In other words, something had to have killed all these dinosaurs at one time. Their bodies floated, rotted and broke apart, and were possibly even thrown up on the shore somewhere to be eaten on by other dinosaurs. Sometime later, a lot of water and mud had to pick up the enormous mass of mess, sort the bones out, then suddenly deposit everything in one place.
This means that a huge flood is the best explanation of how these bones got into their current distribution at the ranch. The data also paints a picture of a complex flood environment where different creatures are killed at different times, then pushed around and covered in complex ways.

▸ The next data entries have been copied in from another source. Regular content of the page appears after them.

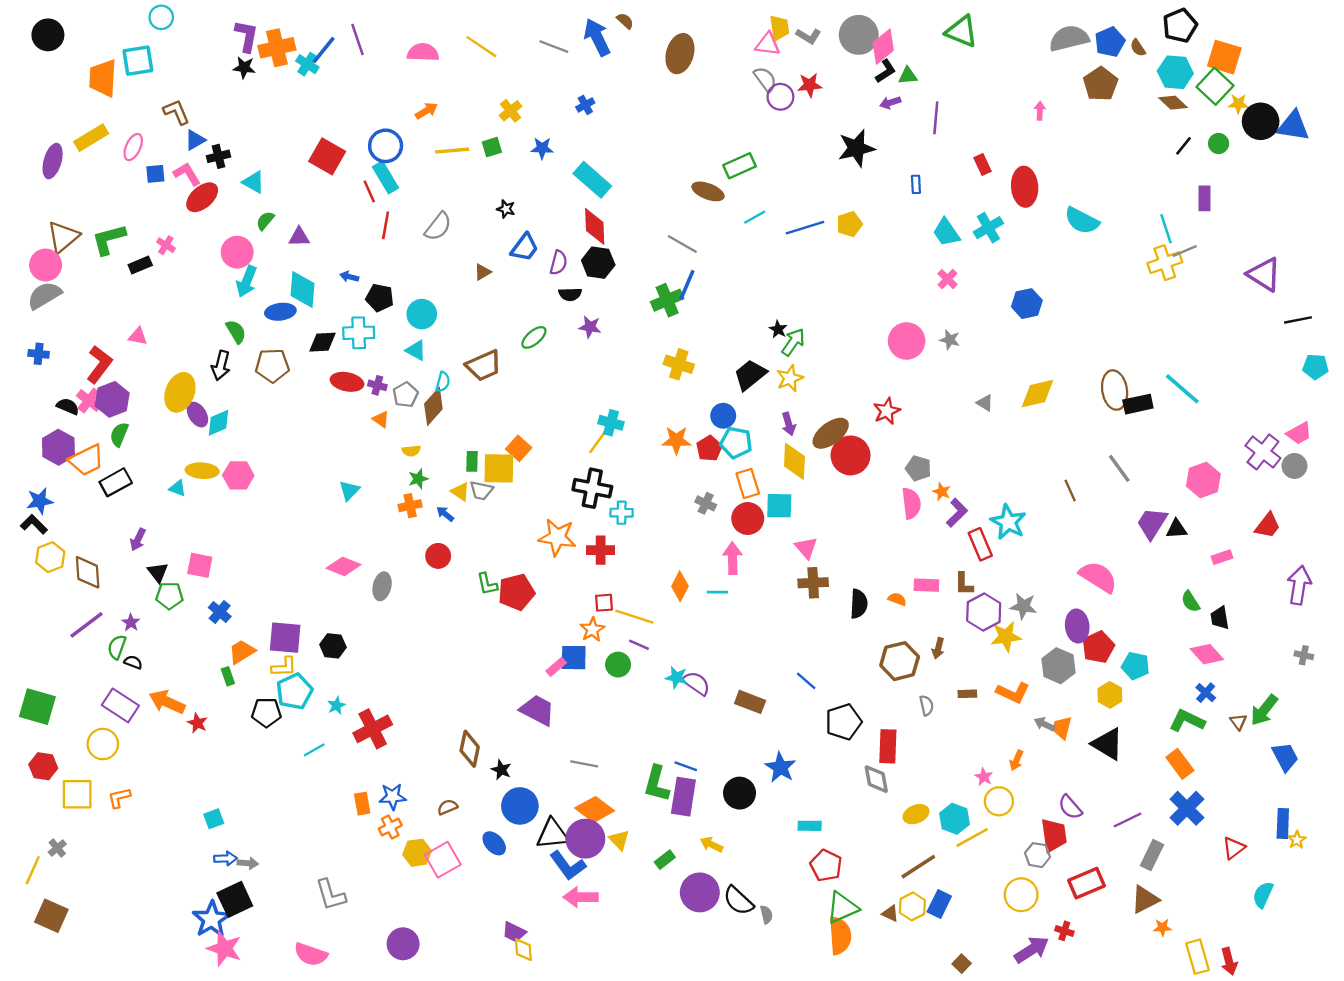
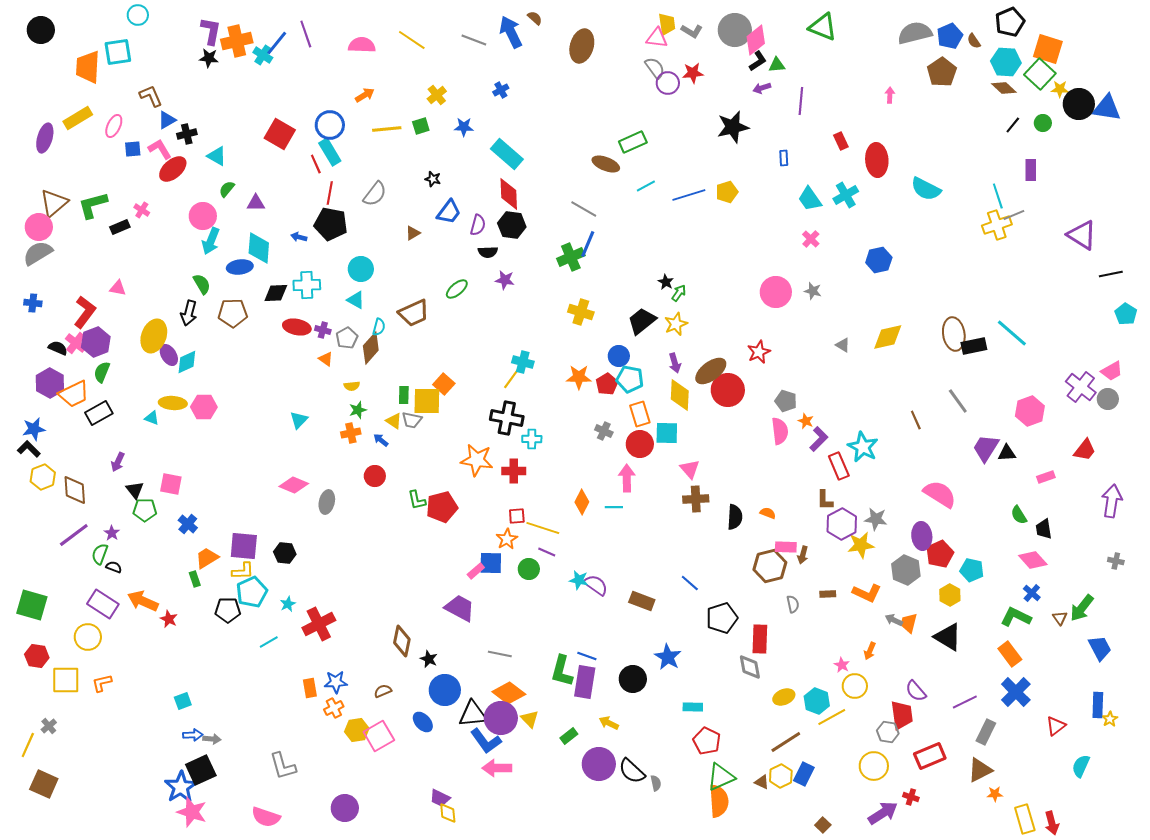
black pentagon: (380, 298) -> (331, 224), moved, size x1.4
green arrow: (793, 342) -> (679, 293), size x0.7
cyan pentagon: (1316, 367) -> (1126, 314), turned 30
pink rectangle: (926, 585) -> (786, 547), moved

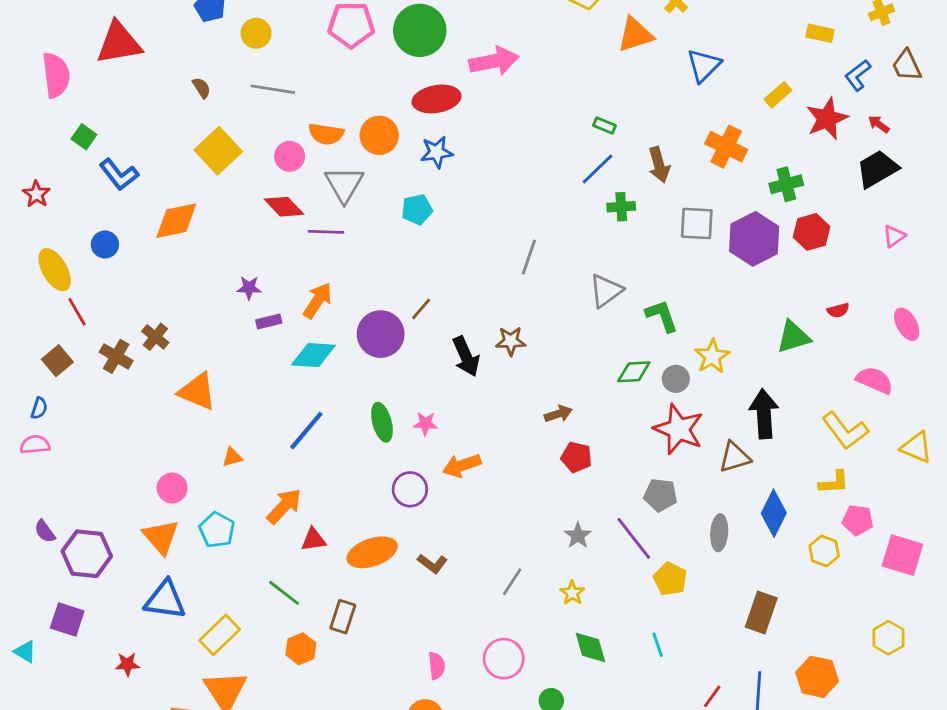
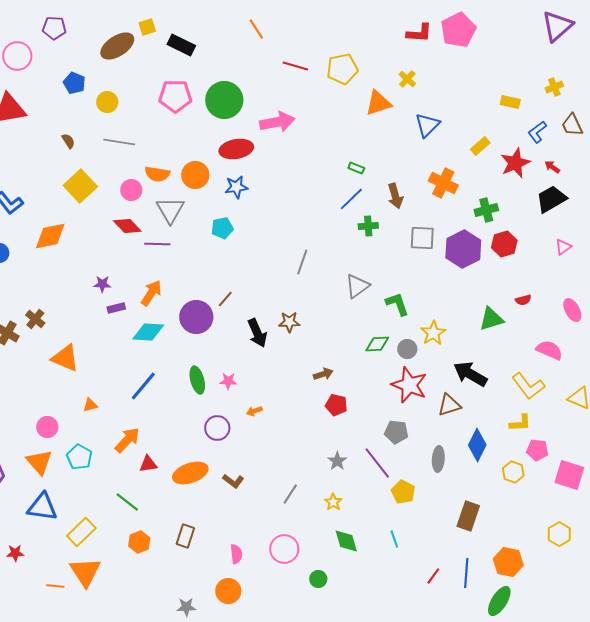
black arrow: (764, 414) -> (470, 374), turned -56
orange arrow: (462, 466) -> (254, 411), size x0.6
brown rectangle: (343, 617) -> (185, 536), moved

Standing there in Wyoming and looking at all those bones in the ground, I realized that it was very important to be looking at actual data when it comes to pursuing questions about the events recorded in Genesis. Actual data therefore had to be a key part of this documentary. Whenever we could, we needed to look at real things in real places where we could put a scientist in front of it to explain what we were seeing.
But that wasn’t all. We also needed to examine the competing interpretations of that same data. Art explained, “The only way I know how you could develop a graded bed is if you had a catastrophic process that transported these bones and laid them all in as a single event, which is different than the standard model that other geologists had used to explain the bones. They pretty much tell you that these dinosaurs were crossing a river at flood stage and some of them drowned and got carried downstream. And then over hundreds of thousands of year, these bones accumulated.”
When weighing the actual data, Art’s interpretation just fits it better. In doing my research, however, I often read claims that those who hold that the events in Genesis are history are not real scientists doing real scientific work.
But that clearly is not true. What these scientists are doing is taking the same data and examining it in light of a different scientific model. In fact, as this instance demonstrates, their interpretations of the data often make better sense than those interpretations that ignore the events recorded in Genesis.
The key, therefore, is studying the actual data in the light of the history in Genesis. It’s a challenging process that takes a lot of hard work. Yet it’s vitally important. As Art put it: “Somebody asked me today, ‘Where’s that exciting bone you found yesterday?’ Well, they’re all exciting to me because they’re all data, and more data we have, the more we know.”